- Born: 1746 Newbury, Berkshire, England
- Died: 2 September 1821 (aged 74–75) Battersea Rise
- Burial place: Speen, Berkshire
- Education: Balliol College, Oxford Jesus College, Cambridge
- Occupation: Physician
- Known for: His Goulstonian Lecture
- Medical career
- Institutions: St Bartholomew's Hospital

= Richard Budd =

English physician (1746–1821)

Richard Budd (1746 - 2 September 1821) was a British medical doctor.

== Life ==
Richard Budd was born in Newbury, Berkshire to Richard Budd, a banker.

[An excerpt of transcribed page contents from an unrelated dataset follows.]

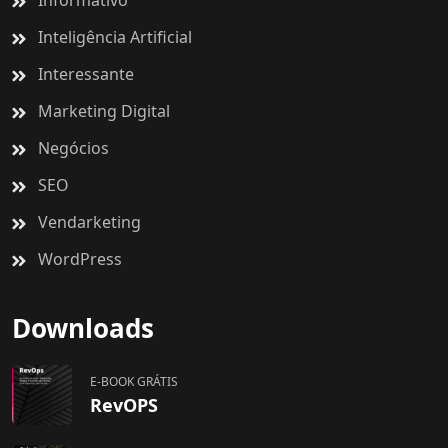
Informativo
Inteligência Artificial
Interessante
Marketing Digital
Negócios
SEO
Vendarketing
WordPress
Downloads
E-BOOK GRÁTIS
RevOPS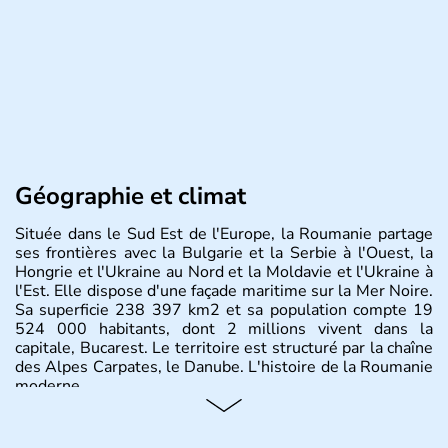
Géographie et climat
Située dans le Sud Est de l'Europe, la Roumanie partage
ses frontières avec la Bulgarie et la Serbie à l'Ouest, la
Hongrie et l'Ukraine au Nord et la Moldavie et l'Ukraine à
l'Est. Elle dispose d'une façade maritime sur la Mer Noire.
Sa superficie 238 397 km2 et sa population compte 19
524 000 habitants, dont 2 millions vivent dans la
capitale, Bucarest. Le territoire est structuré par la chaîne
des Alpes Carpates, le Danube. L'histoire de la Roumanie
moderne.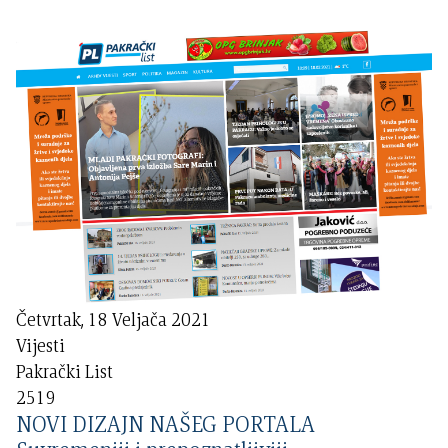
Četvrtak, 18 Veljača 2021
Vijesti
Pakrački List
2519
NOVI DIZAJN NAŠEG PORTALA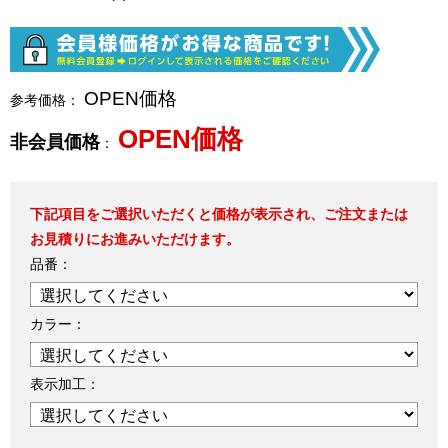
OPEN価格
参考価格：
OPEN価格
非会員価格
：
下記項目をご選択いただくと価格が表示され、ご注文または
お見積りにお進みいただけます。
品番：
カラー：
表示加工：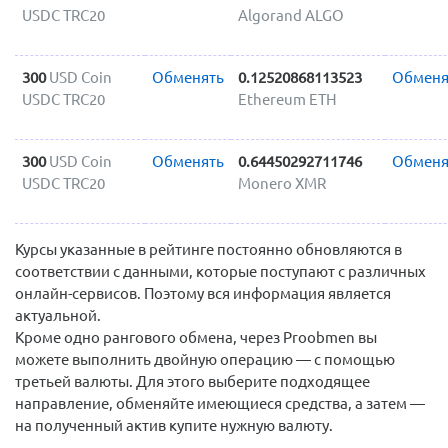
USDC TRC20
Algorand ALGO
300
USD Coin
Обменять
0.12520868113523
Обменя
USDC TRC20
Ethereum ETH
300
USD Coin
Обменять
0.64450292711746
Обменя
USDC TRC20
Monero XMR
Курсы указанные в рейтинге постоянно обновляются в
соответствии с данными, которые поступают с различных
онлайн-сервисов. Поэтому вся информация является
актуальной.
Кроме одно рангового обмена, через Proobmen вы
можете выполнить двойную операцию — с помощью
третьей валюты. Для этого выберите подходящее
направление, обменяйте имеющиеся средства, а затем —
на полученный актив купите нужную валюту.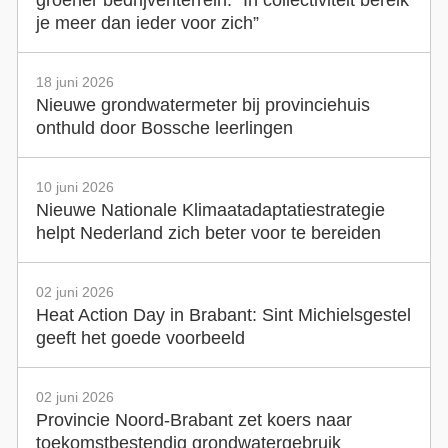
groener bedrijventerrein: “In collectiviteit bereik
je meer dan ieder voor zich”
18 juni 2026
Nieuwe grondwatermeter bij provinciehuis
onthuld door Bossche leerlingen
10 juni 2026
Nieuwe Nationale Klimaatadaptatiestrategie
helpt Nederland zich beter voor te bereiden
02 juni 2026
Heat Action Day in Brabant: Sint Michielsgestel
geeft het goede voorbeeld
02 juni 2026
Provincie Noord-Brabant zet koers naar
toekomstbestendig grondwatergebruik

In 1764, he went to Balliol College, Oxford, and afterwards went to Jesus College, Cambridge, where he graduated MB in 1770 and MD five years later in 1775. He became a fellow of the College of Physicians on 30 September 1777. Despite beginning practice in Newbury, he moved to London in 1780 and was then censor in 1780, 1783, 1786, 1789, 1791, and 1798, giving the Goulstonian Lecture in 1781. He was treasurer from 18 March 1799 to 4 April 1814. He was elected physician at St Bartholomew's Hospital from 23 June 1780 to 1801, and was also a physician at Christ's Hospital.

He died in Battersea Rise on 2 September 1821 and was buried in Speen, Berkshire.